When we say texture, we mean how the wine feels in your mouth, which can differ quite a lot between wines.  Think of how different fabrics feel when you rub them between your fingers – some are cool and smooth, letting your fingers glide easily over them. Others are rough and bumpy, catching on your fingers. 
Same thing with wine in your mouth! Does your wine swish around smooth as silk, or catch on every surface like hessian? It is plush like velvet or light and ethereal like a lace curtain? 

Spinning a yarn
Texture comes from primarily 2 places: the grape itself and the winemaking. The wool you choose and what you knit with it.
Let’s think of wool as the grape here. You can have all kinds of wool all suited to different purposes. Some thick, some thin, some smooth, some a little more rustic. Same with grapes – each has their own inherent character that will contribute to what finally ends up in your glass (things like tannin, sugar content and acid).

Picking a pattern
Once you have your wool, you pick the right needles and follow a pattern to make a scarf, a hat, a pair of gloves. That’s the winemaking part of things.  Here are a few of the things that impact texture in a wine:

- What you choose to ferment your wine in.
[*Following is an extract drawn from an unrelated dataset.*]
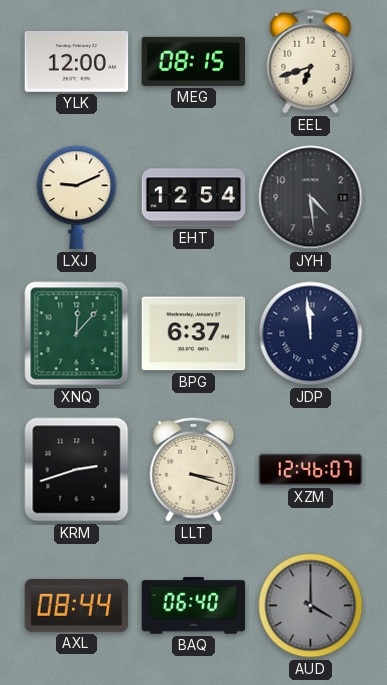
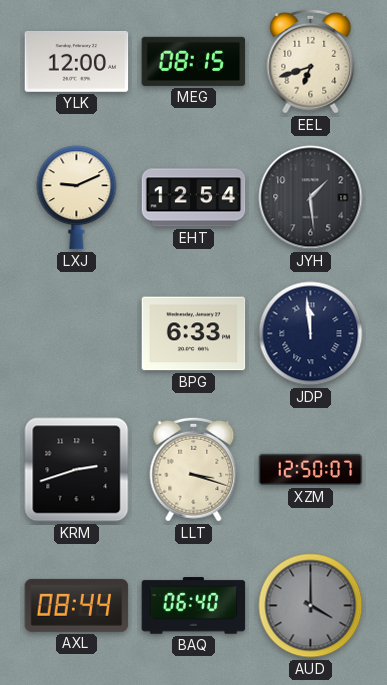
JYH: 4:29 -> 1:29
XNQ: 12:07 -> none
BPG: 6:37 -> 6:33
XZM: 12:46 -> 12:50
This can be something neutral like a stainless steel or cement tank or something that imparts more texture, like an oak barrel

- Whether you choose to keep the stems on your bunches of grapes or not

- How hard you press your grapes

- How long you let the skins hang out with the juice

- How often you push the skins back down into the juice - similarly to how pulp floats to the top of freshly squeezed orange juice, the skins do the same in wine

- Whether you’re putting your wine through processes like filtering (think coffee filter) and fining (making the wine clear)

- How old the wine is

Of course, there are plenty more sciencey things that impact all of this - but hopefully this helps unpack this wonderful wine word.